A 300 TWh system requires between 1100 – 1300 GSEK in build-out costs out of which 17%-25% are network/system costs. The System LCOE is around 60 öre/kWh. This should probably be seen as a lower limit, since there are costs not accounted for in this model. Also the generation costs in the ATB for 2040 are quite a bit lower than todays costs.
The actual System LCOE for the different alternatives varies very little. From the cheapest alternative (no limit on onshore wind) to the most constrained alternative, the difference is only 3.4 öre/kWh or 5.6%. This small difference would likely fall within any possible error bars on the results. The conclusion from this is that we should not necessarily focus solely on the LCOEs or System LCOE. We could also see that by allowing for new kind of flexibilities we could have completely different system configurations with almost the same System LCOE. Thus System LCOE should only be considered as part of the decision basis. Other decision criterias, such as security of supply and system stability must weigh in heavily in the system configuration decision.
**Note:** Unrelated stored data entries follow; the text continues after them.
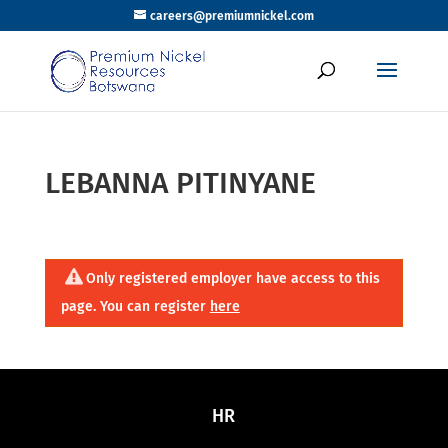
careers@premiumnickel.com
LEBANNA PITINYANE
Only registered employer have access to this
page. You can register
here
HR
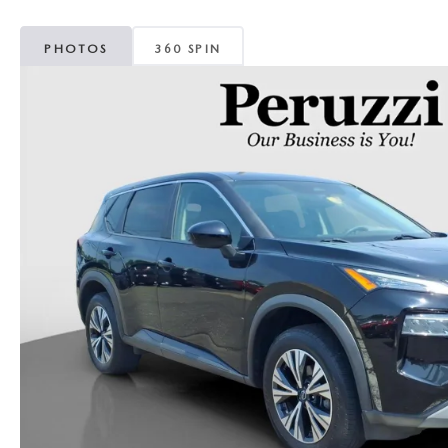
PHOTOS
360 SPIN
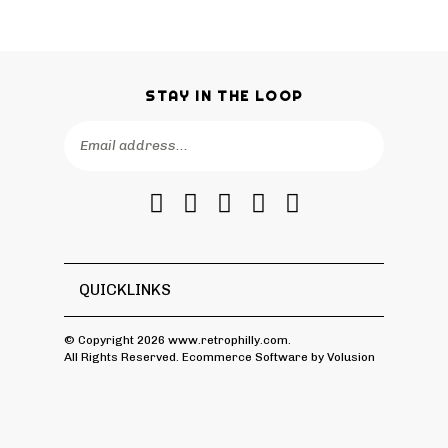
STAY IN THE LOOP
Email
SUBSCRIBE
Address
Like
Follow
Follow
Pin
Subscribe
RetroPhilly
RetroPhilly
RetroPhilly
RetroPhilly
to
on
on
on
to
RetroPhilly's
Facebook
Twitter
Instagram
Pinterest
Blog
QUICKLINKS
© Copyright
2026
www.retrophilly.com.
All Rights Reserved. Ecommerce Software by Volusion
View
SSL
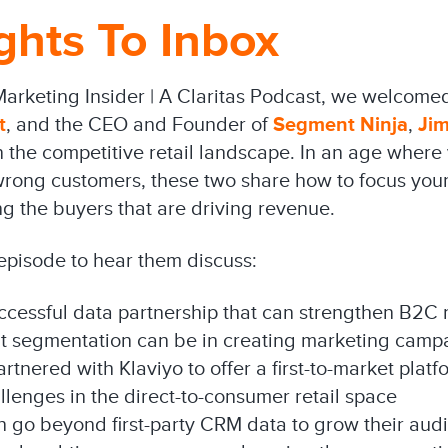
ghts To Inbox
Marketing Insider | A Claritas Podcast, we welcome
t
, and the CEO and Founder of
Segment Ninja
,
Ji
the competitive retail landscape. In an age where y
 wrong customers, these two share how to focus your
g the buyers that are driving revenue.
 episode to hear them discuss:
ccessful data partnership that can strengthen B2C 
ht segmentation can be in creating marketing camp
nered with Klaviyo to offer a first-to-market platf
llenges in the direct-to-consumer retail space
n go beyond first-party CRM data to grow their aud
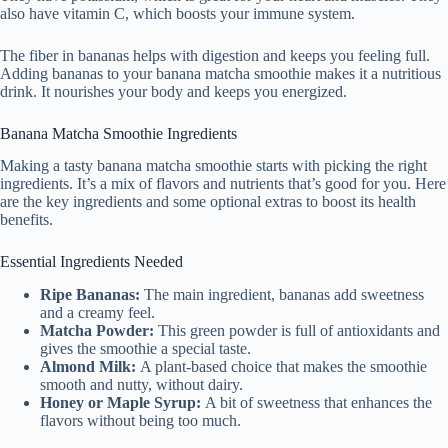
also have vitamin C, which boosts your immune system.
The fiber in bananas helps with digestion and keeps you feeling full.
Adding bananas to your banana matcha smoothie makes it a nutritious
drink. It nourishes your body and keeps you energized.
Banana Matcha Smoothie Ingredients
Making a tasty banana matcha smoothie starts with picking the right
ingredients. It’s a mix of flavors and nutrients that’s good for you. Here
are the key ingredients and some optional extras to boost its health
benefits.
Essential Ingredients Needed
Ripe Bananas:
The main ingredient, bananas add sweetness
and a creamy feel.
Matcha Powder:
This green powder is full of antioxidants and
gives the smoothie a special taste.
Almond Milk:
A plant-based choice that makes the smoothie
smooth and nutty, without dairy.
Honey or Maple Syrup:
A bit of sweetness that enhances the
flavors without being too much.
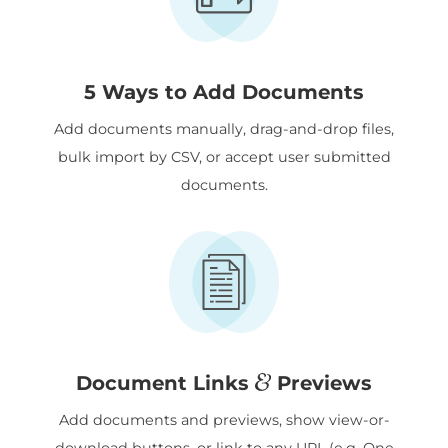
5 Ways to Add Documents
Add documents manually, drag-and-drop files,
bulk import by CSV, or accept user submitted
documents.
&
Document Links
Previews
Add documents and previews, show view-or-
download buttons, or link to any URL (e.g. One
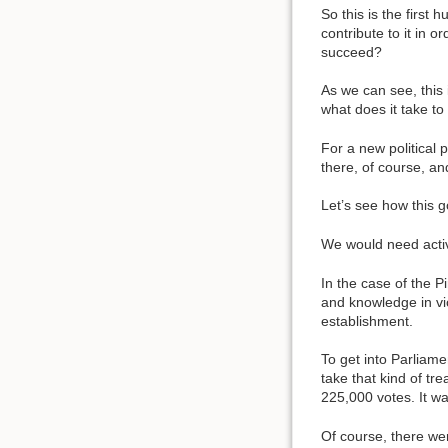
So this is the firs
contribute to it in 
succeed?
As we can see, this 
what does it take to
For a new political 
there, of course, an
Let’s see how this 
We would need activis
In the case of the Pi
and knowledge in vio
establishment.
To get into Parliam
take that kind of tr
225,000 votes. It was
Of course, there wer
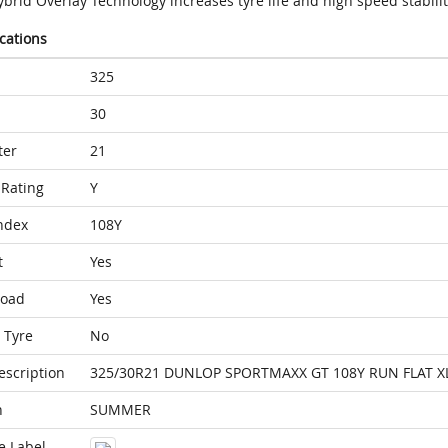
brid Overlay Technology increases tyre life and high speed stabilit
ications
325
30
ter
21
Rating
Y
ndex
108Y
t
Yes
Load
Yes
 Tyre
No
escription
325/30R21 DUNLOP SPORTMAXX GT 108Y RUN FLAT XL
n
SUMMER
e Label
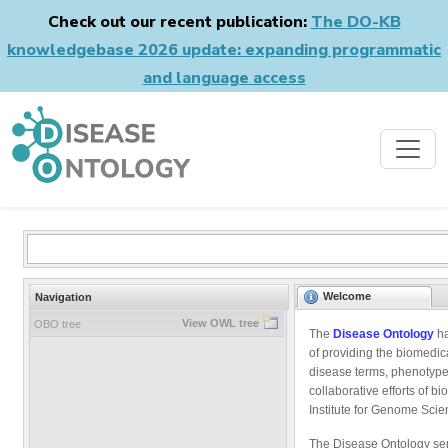
Check out our recent publication:
The DO-KB
knowledgebase 2026 update: expanding programmatic
and language access
Welcome
Navigation
View OWL tree
OBO tree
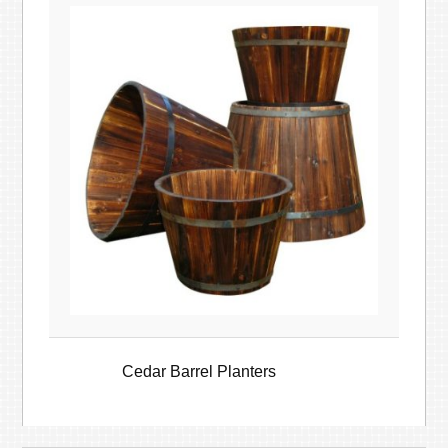
Cedar Barrel Planters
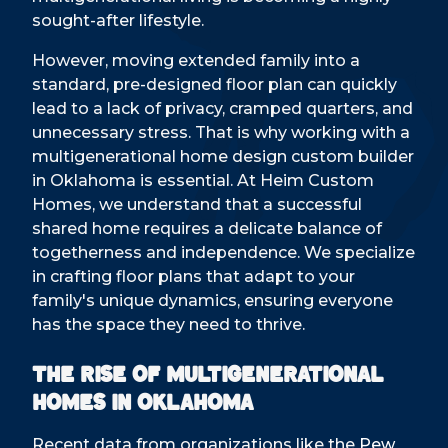
sought-after lifestyle.
However, moving extended family into a
standard, pre-designed floor plan can quickly
lead to a lack of privacy, cramped quarters, and
unnecessary stress. That is why working with a
multigenerational home design custom builder
in Oklahoma is essential. At Heim Custom
Homes, we understand that a successful
shared home requires a delicate balance of
togetherness and independence. We specialize
in crafting floor plans that adapt to your
family's unique dynamics, ensuring everyone
has the space they need to thrive.
The Rise of Multigenerational
Homes in Oklahoma
Recent data from organizations like the
Pew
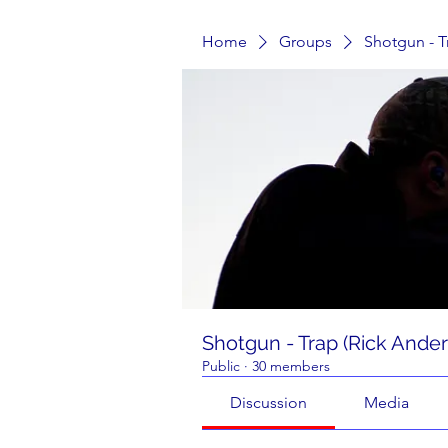
Home
Groups
Shotgun - T
Shotgun - Trap (Rick Ande
Public
·
30 members
Discussion
Media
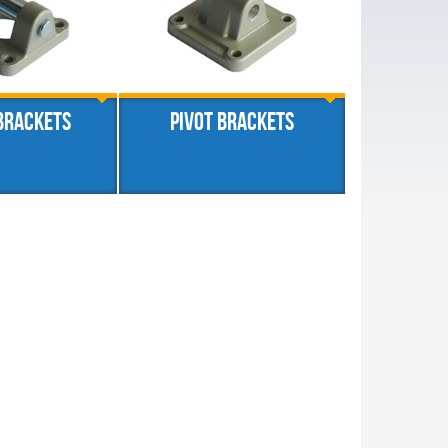
brackets
Pivot brackets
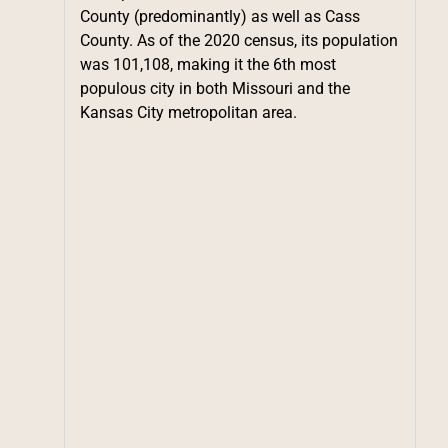
County (predominantly) as well as Cass
County. As of the 2020 census, its population
was 101,108, making it the 6th most
populous city in both Missouri and the
Kansas City metropolitan area.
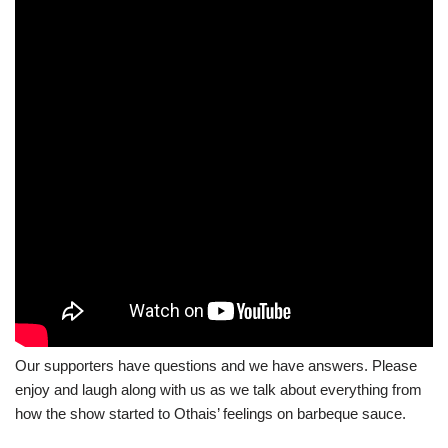
Our supporters have questions and we have answers. Please
enjoy and laugh along with us as we talk about everything from
how the show started to Othais’ feelings on barbeque sauce.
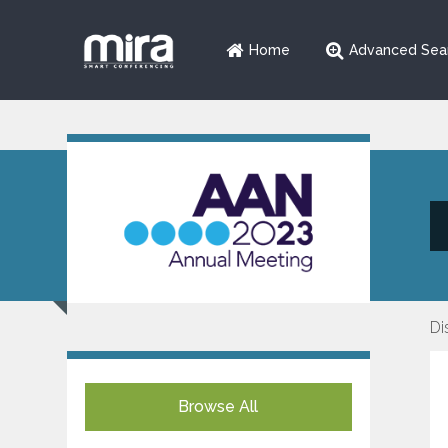
Home
Advanced Sea
Di
Browse All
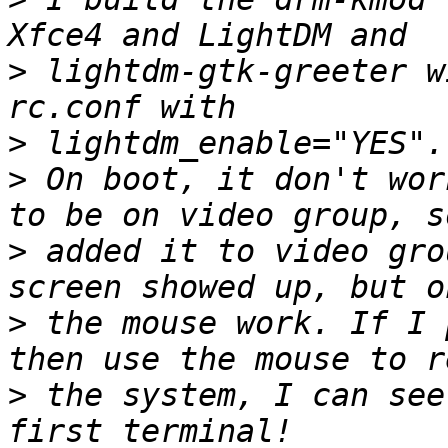
>
 lightdm-gtk-greeter w
>
>
 On boot, it don't wor
>
 added it to video gro
>
 the mouse work. If I 
>
 the system, I can see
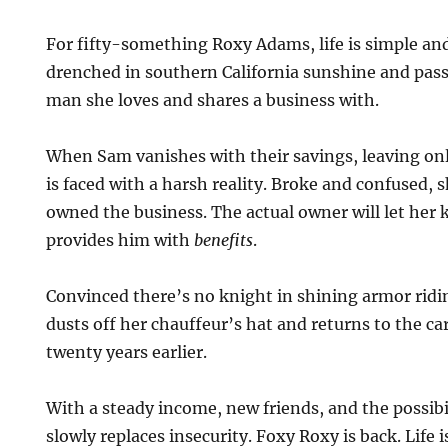
For fifty-something Roxy Adams, life is simple and
drenched in southern California sunshine and pass
man she loves and shares a business with.
When Sam vanishes with their savings, leaving on
is faced with a harsh reality. Broke and confused, 
owned the business. The actual owner will let her k
provides him with
benefits
.
Convinced there’s no knight in shining armor ridi
dusts off her chauffeur’s hat and returns to the ca
twenty years earlier.
With a steady income, new friends, and the possibi
slowly replaces insecurity. Foxy Roxy is back. Life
A typical system configuration is around 30% nuclear, 40% wind, 22% hydro, 7% solar and less than 1% import an backup. Unfortunately “Others” or biomass and waste thermal generation is not included in this model, it would have had a 3-5% share. The 40 GW onshore wind scenario has some resemblance to the “Elektrifiering Planerpart”, EP, scenario from SvK, see this earlier blog.